TREASURY MANAGEMENT PRACTICES

TMP1 Risk management

    General statement

    "The responsible officer will design, implement and monitor all arrangements for the identification, management and control of treasury management risk, will report at least annually on the adequacy/suitability thereof, and will report, as a matter of urgency, the circumstances of any actual or likely difficulty in achieving the organisation's objectives in this respect, all in accordance with the procedures set out in TMP6 Reporting requirements and management information arrangements. In respect of each of the following risks, the arrangements which seek to ensure compliance with these objectives are set out in the schedule to this document."

    [5] credit and counterparty risk management

    "This organisation regards a prime objective of its treasury management activities to be the security of the principal sums it invests. Accordingly, it will ensure that its counterparty lists and limits reflect a prudent attitude towards organisations with whom funds may be deposited, and will limit its investment activities to the instruments, methods and techniques referred to in TMP4 Approved instruments, methods and techniques and listed in the schedule to this document. It also recognises the need to have, and will therefore maintain, a formal counterparty policy in respect of those organisations from which it may borrow, or with whom it may enter into other financing arrangements."

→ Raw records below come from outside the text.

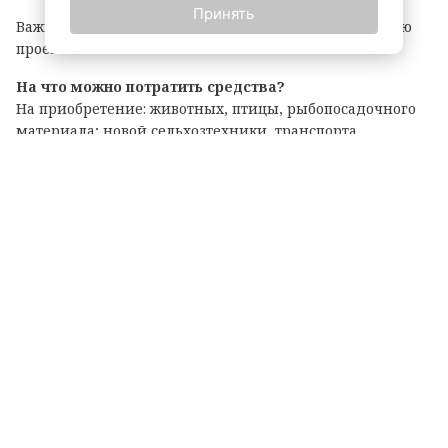
Принять
Важно: грант покрывает до 90% затрат на реализацию
проекта.
На что можно потратить средства?
На приобретение: животных, птицы, рыбопосадочного
материала; новой сельхозтехники, транспорта,
оборудования для переработки продукции; семян и
посадочного материала.
Подробные условия и перечень документов
опубликованы на официальном портале комитета по
АПК. Там же можно подать заявку на участие.
Теги:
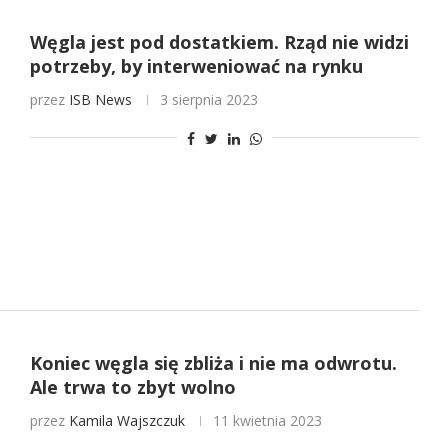
Węgla jest pod dostatkiem. Rząd nie widzi
potrzeby, by interweniować na rynku
przez
ISB News
3 sierpnia 2023
Koniec węgla się zbliża i nie ma odwrotu.
Ale trwa to zbyt wolno
przez
Kamila Wajszczuk
11 kwietnia 2023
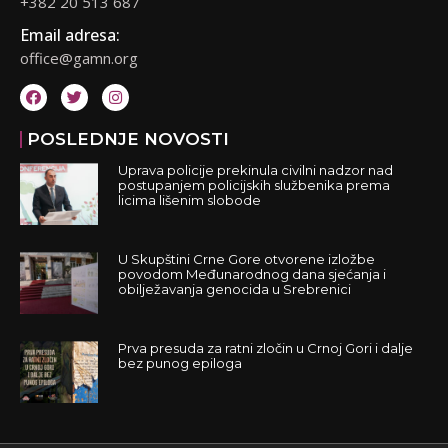
+382 20 513 687
Email adresa:
office@gamn.org
POSLEDNJE NOVOSTI
Uprava policije prekinula civilni nadzor nad
postupanjem policijskih službenika prema
licima lišenim slobode
U Skupštini Crne Gore otvorene izložbe
povodom Međunarodnog dana sjećanja i
obilježavanja genocida u Srebrenici
Prva presuda za ratni zločin u Crnoj Gori i dalje
bez punog epiloga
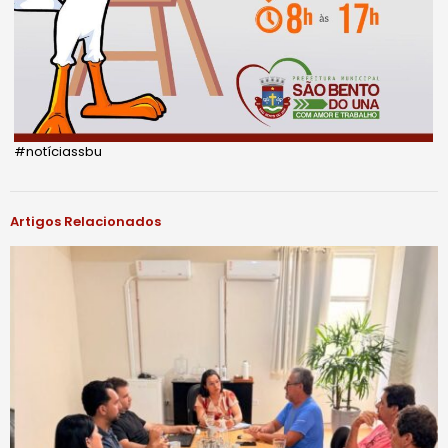
#notíciassbu
Artigos Relacionados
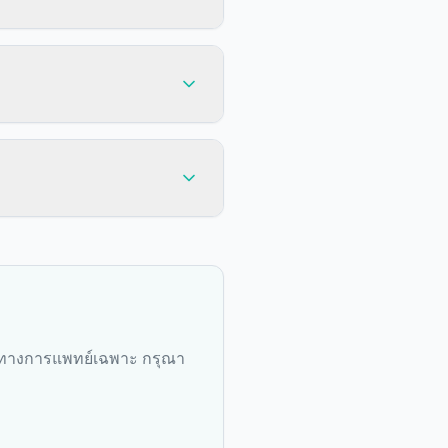
ามทางการแพทย์เฉพาะ กรุณา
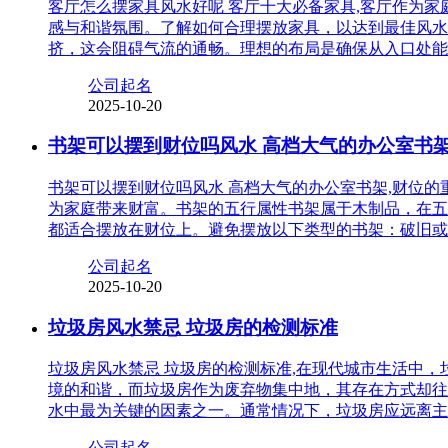
客厅怎么摆家具风水好呢 客厅十大必备家具,客厅作为
感与和谐氛围。了解如何合理摆放家具，以达到最佳风水
挤，这会阻碍气流的通畅。理想的布局是确保从入口处能
公司起名
2025-10-20
书架可以摆到财位吗风水 高档大气的办公室书
书架可以摆到财位吗风水 高档大气的办公室书架,财位
为家庭带来财富。书架的五行属性书架属于木制品，在五
都适合摆放在财位上。避免摆放以下类型的书架：破旧或
公司起名
2025-10-20
垃圾房风水禁忌 垃圾房的检测标准
垃圾房风水禁忌 垃圾房的检测标准,在现代城市生活中
境的和谐，而垃圾房作为废弃物集中地，其存在方式却往
水中最为关键的因素之一。通常情况下，垃圾房应远离主
公司起名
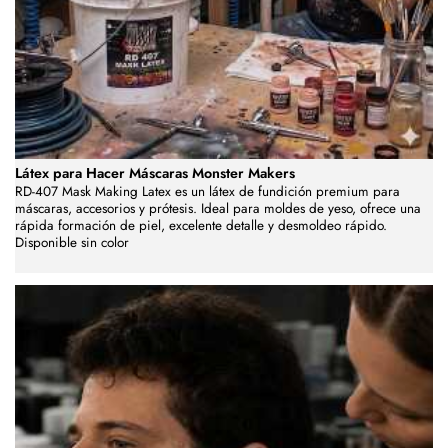
Látex para Hacer Máscaras Monster Makers
RD-407 Mask Making Latex es un látex de fundición premium para
máscaras, accesorios y prótesis. Ideal para moldes de yeso, ofrece una
rápida formación de piel, excelente detalle y desmoldeo rápido.
Disponible sin color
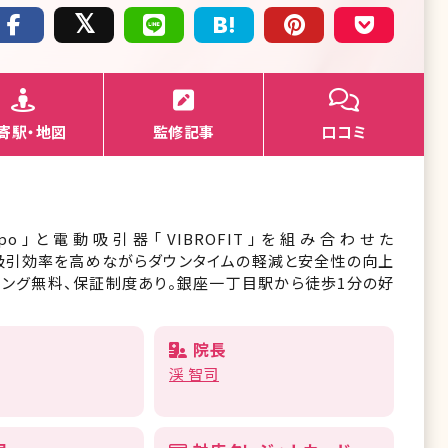
寄駅・地図
監修記事
口コミ
po」と電動吸引器「VIBROFIT」を組み合わせた
により吸引効率を高めながらダウンタイムの軽減と安全性の向上
リング無料、保証制度あり。銀座一丁目駅から徒歩1分の好
院長
渓 智司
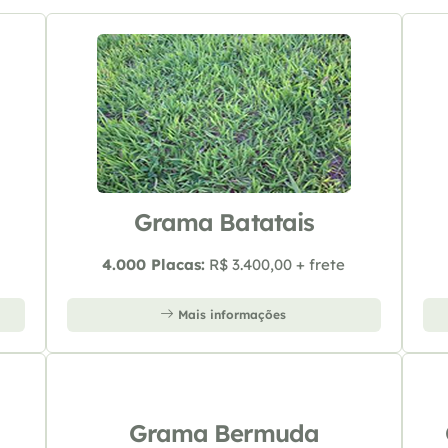
Grama Batatais
4.000 Placas:
R$ 3.400,00 + frete
Mais informações
Grama Bermuda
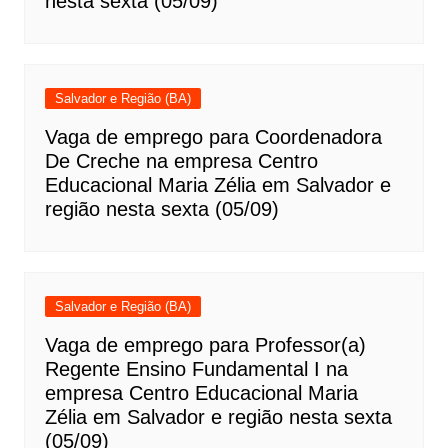
nesta sexta (05/09)
Salvador e Região (BA)
Vaga de emprego para Coordenadora
De Creche na empresa Centro
Educacional Maria Zélia em Salvador e
região nesta sexta (05/09)
Salvador e Região (BA)
Vaga de emprego para Professor(a)
Regente Ensino Fundamental I na
empresa Centro Educacional Maria
Zélia em Salvador e região nesta sexta
(05/09)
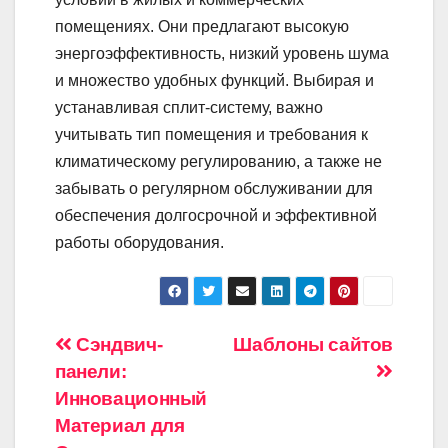
помещениях. Они предлагают высокую
энергоэффективность, низкий уровень шума
и множество удобных функций. Выбирая и
устанавливая сплит-систему, важно
учитывать тип помещения и требования к
климатическому регулированию, а также не
забывать о регулярном обслуживании для
обеспечения долгосрочной и эффективной
работы оборудования.
Навигация
Сэндвич-
Шаблоны сайтов
панели:
по
Инновационный
записям
Материал для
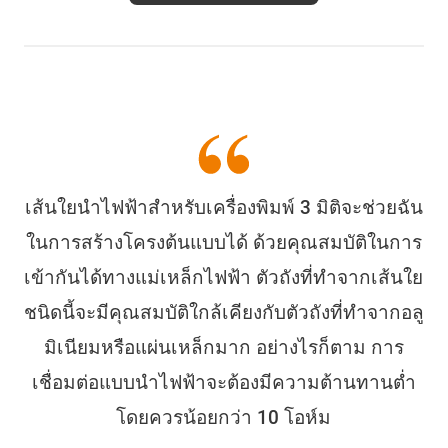
เส้นใยนำไฟฟ้าสำหรับเครื่องพิมพ์ 3 มิติจะช่วยฉัน
ในการสร้างโครงต้นแบบได้ ด้วยคุณสมบัติในการ
เข้ากันได้ทางแม่เหล็กไฟฟ้า ตัวถังที่ทำจากเส้นใย
ชนิดนี้จะมีคุณสมบัติใกล้เคียงกับตัวถังที่ทำจากอลู
มิเนียมหรือแผ่นเหล็กมาก อย่างไรก็ตาม การ
เชื่อมต่อแบบนำไฟฟ้าจะต้องมีความต้านทานต่ำ
โดยควรน้อยกว่า 10 โอห์ม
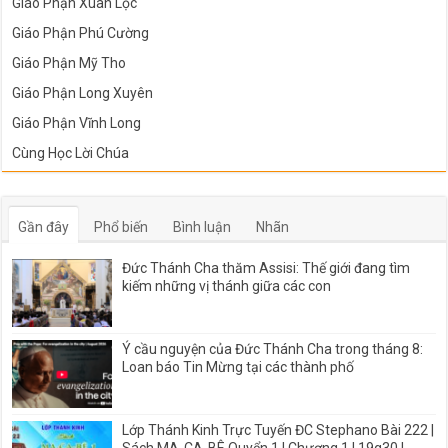
Giáo Phận Xuân Lộc
Giáo Phận Phú Cường
Giáo Phận Mỹ Tho
Giáo Phận Long Xuyên
Giáo Phận Vĩnh Long
Cùng Học Lời Chúa
Gần đây
Phổ biến
Bình luận
Nhãn
Đức Thánh Cha thăm Assisi: Thế giới đang tìm
kiếm những vị thánh giữa các con
Ý cầu nguyện của Đức Thánh Cha trong tháng 8:
Loan báo Tin Mừng tại các thành phố
Lớp Thánh Kinh Trực Tuyến ĐC Stephano Bài 222 |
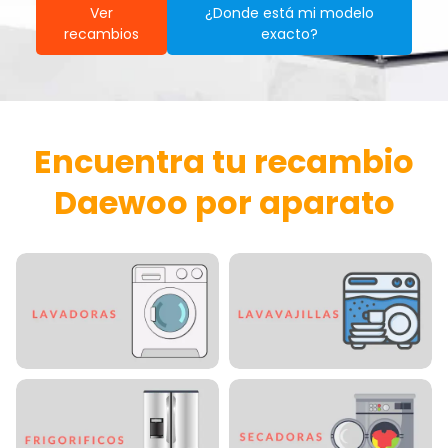
Ver
¿Donde está mi modelo
recambios
exacto?
Encuentra tu recambio
Daewoo por aparato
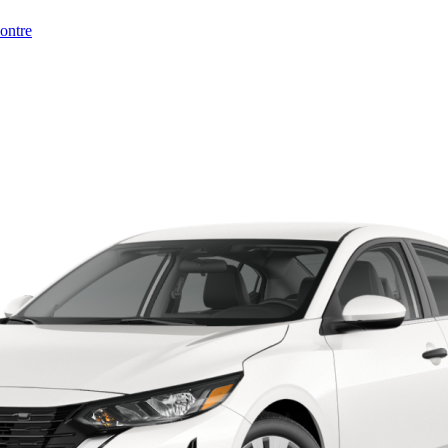
montre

TMP4 Approved instruments, methods and techniques

    "This organisation will undertake its treasury management activities by employing only those instruments, methods and techniques detailed in the schedule to this document, and within the limits and parameters defined in TMP1 Risk management."

TMP6 Reporting requirements and management information arrangements

    "This organisation will ensure that regular reports are prepared and considered on the implementation of its treasury management policies; on the effects of decisions taken and transactions executed in pursuit of those policies; on the implications of changes, particularly budgetary, resulting from regulatory, economic, market or other factors affecting its treasury management activities; and on the performance of the treasury management function.

    As a minimum, the organisation (ie full board/council) will receive:

    — an annual report on the strategy and plan to be pursued in the coming year

    — an annual report on the performance of the treasury management function, on the effects of the decisions taken and the transactions executed in the past year, and on any circumstances of non-compliance with the organisation's treasury management policy statement and TMPs."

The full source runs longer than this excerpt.